▶ [RECORDED DATA]:
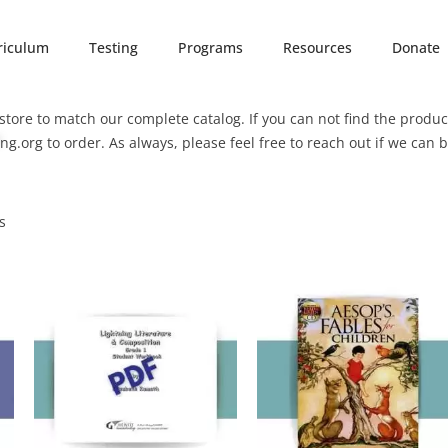
riculum
Testing
Programs
Resources
Donate
tore to match our complete catalog. If you can not find the product
ng.org
to order. As always, please feel free to reach out if we can 
s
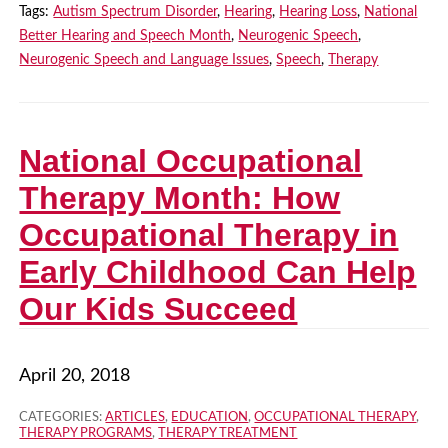
Tags:
Autism Spectrum Disorder
,
Hearing
,
Hearing Loss
,
National
Better Hearing and Speech Month
,
Neurogenic Speech
,
Neurogenic Speech and Language Issues
,
Speech
,
Therapy
National Occupational
Therapy Month: How
Occupational Therapy in
Early Childhood Can Help
Our Kids Succeed
April 20, 2018
CATEGORIES:
ARTICLES
,
EDUCATION
,
OCCUPATIONAL THERAPY
,
THERAPY PROGRAMS
,
THERAPY TREATMENT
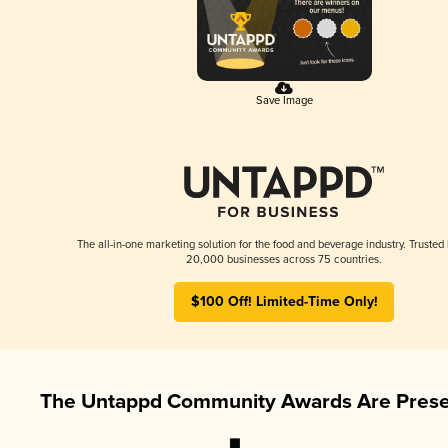
Save Image
The all-in-one marketing solution for the food and beverage industry. Trusted
20,000 businesses across 75 countries.
$100 Off! Limited-Time Only!
The Untappd Community Awards Are Prese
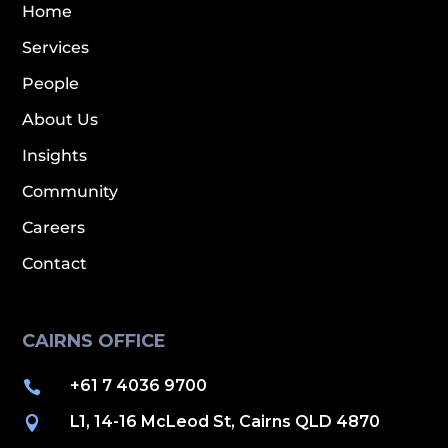
Home
Services
People
About Us
Insights
Community
Careers
Contact
CAIRNS OFFICE
+61 7 4036 9700

L1, 14-16 McLeod St, Cairns QLD 4870

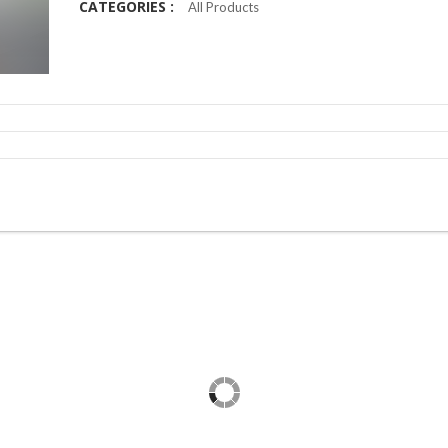
CATEGORIES :
All Products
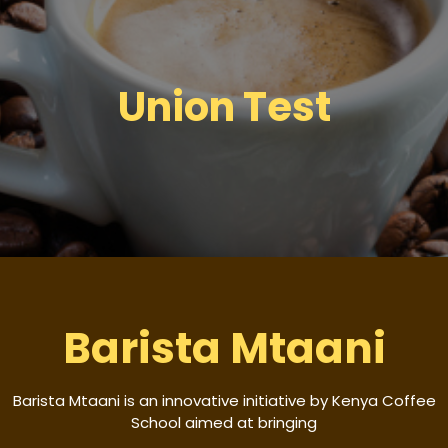
Union Test
Barista Mtaani
Barista Mtaani is an innovative initiative by Kenya Coffee
School aimed at bringing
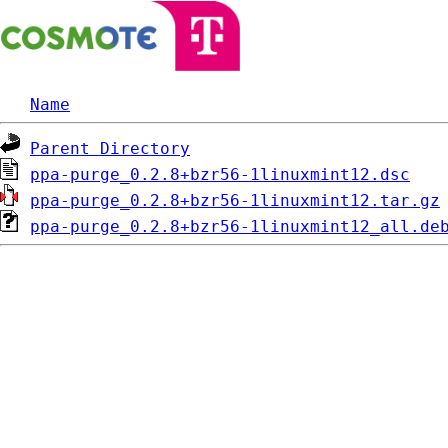
Name
Parent Directory
ppa-purge_0.2.8+bzr56-1linuxmint12.dsc
ppa-purge_0.2.8+bzr56-1linuxmint12.tar.gz
ppa-purge_0.2.8+bzr56-1linuxmint12_all.de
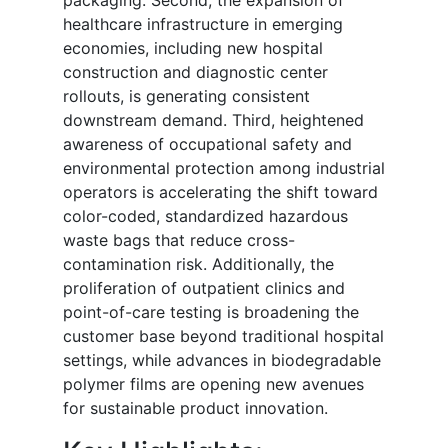
healthcare infrastructure in emerging
economies, including new hospital
construction and diagnostic center
rollouts, is generating consistent
downstream demand. Third, heightened
awareness of occupational safety and
environmental protection among industrial
operators is accelerating the shift toward
color-coded, standardized hazardous
waste bags that reduce cross-
contamination risk. Additionally, the
proliferation of outpatient clinics and
point-of-care testing is broadening the
customer base beyond traditional hospital
settings, while advances in biodegradable
polymer films are opening new avenues
for sustainable product innovation.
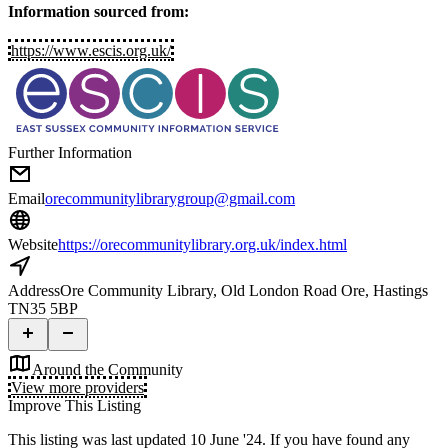
Information sourced from:
https://www.escis.org.uk/
Further Information
Email
orecommunitylibrarygroup@gmail.com
Website
https://orecommunitylibrary.org.uk/index.html
Address
Ore Community Library, Old London Road Ore, Hastings
TN35 5BP
Around the Community
View more providers
Improve This Listing
This listing was last updated 10 June '24.
If you have found any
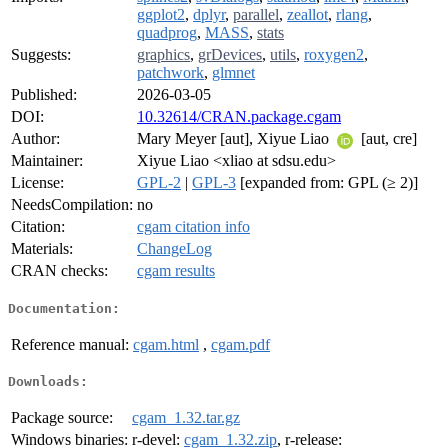
ggplot2
,
dplyr
,
parallel
,
zeallot
,
rlang
,
quadprog
,
MASS
,
stats
Suggests:
graphics
,
grDevices
,
utils
,
roxygen2
,
patchwork
,
glmnet
Published:
2026-03-05
DOI:
10.32614/CRAN.package.cgam
Author:
Mary Meyer [aut], Xiyue Liao
[aut, cre]
Maintainer:
Xiyue Liao <xliao at sdsu.edu>
License:
GPL-2
|
GPL-3
[expanded from: GPL (≥ 2)]
NeedsCompilation:
no
Citation:
cgam citation info
Materials:
ChangeLog
CRAN checks:
cgam results
Documentation:
Reference manual:
cgam.html
,
cgam.pdf
Downloads:
Package source:
cgam_1.32.tar.gz
Windows binaries:
r-devel:
cgam_1.32.zip
, r-release:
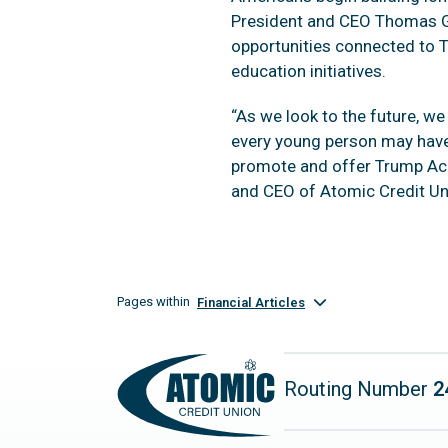
President and CEO Thomas Gr
opportunities connected to 
education initiatives.
“As we look to the future, w
every young person may have
promote and offer Trump Acc
and CEO of Atomic Credit Un
Pages within
Financial Articles
Routing Number
2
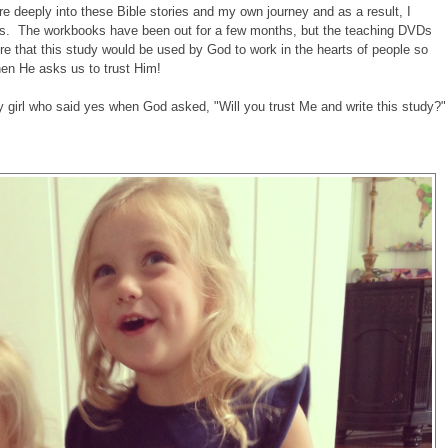
e deeply into these Bible stories and my own journey and as a result, I
ns. The workbooks have been out for a few months, but the teaching DVDs
ire that this study would be used by God to work in the hearts of people so
hen He asks us to trust Him!
ary girl who said yes when God asked, "Will you trust Me and write this study?"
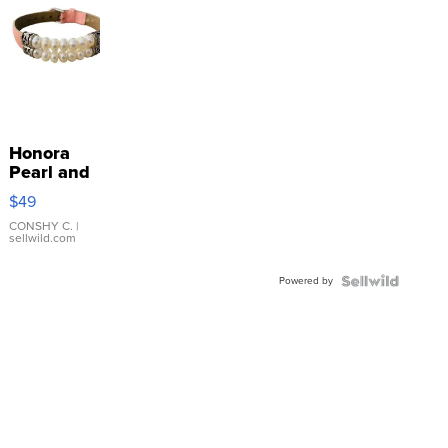
Honora
Pearl and
Pink
$49
Leather
Bracelet
CONSHY C.
|
sellwild.com
Adjustable
Buckle
Powered by
Clo...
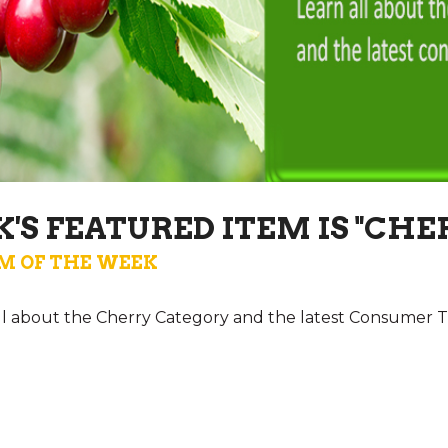
'S FEATURED ITEM IS "CHE
M OF THE WEEK
all about the Cherry Category and the latest Consumer T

▶ [AIM OF THE EXERCISE]:
Pictures excluded, reproduce only the part above that opens with the line holding "settings, while advances in biodegradable" and closes with the line holding "opportunities connected to", exactly as written.

▶ [ANSWER FOR THIS EXERCISE]:
settings, while advances in biodegradable
polymer films are opening new avenues
for sustainable product innovation.
Information sourced from:
https://www.escis.org.uk/
Further Information
Email
orecommunitylibrarygroup@gmail.com
Website
https://orecommunitylibrary.org.uk/index.html
Address
Ore Community Library, Old London Road Ore, Hastings
TN35 5BP
Around the Community
View more providers
Improve This Listing
This listing was last updated 10 June '24.
If you have found any
ggplot2
,
dplyr
,
parallel
,
zeallot
,
rlang
,
quadprog
,
MASS
,
stats
Suggests:
graphics
,
grDevices
,
utils
,
roxygen2
,
patchwork
,
glmnet
Published:
2026-03-05
DOI:
10.32614/CRAN.package.cgam
Author:
Mary Meyer [aut], Xiyue Liao
[aut, cre]
Maintainer:
Xiyue Liao <xliao at sdsu.edu>
License:
GPL-2
|
GPL-3
[expanded from: GPL (≥ 2)]
NeedsCompilation:
no
Citation:
cgam citation info
Materials:
ChangeLog
CRAN checks:
cgam results
Documentation:
Reference manual:
cgam.html
,
cgam.pdf
Downloads:
Package source:
cgam_1.32.tar.gz
Windows binaries:
r-devel:
cgam_1.32.zip
, r-release:
President and CEO Thomas Gr
opportunities connected to 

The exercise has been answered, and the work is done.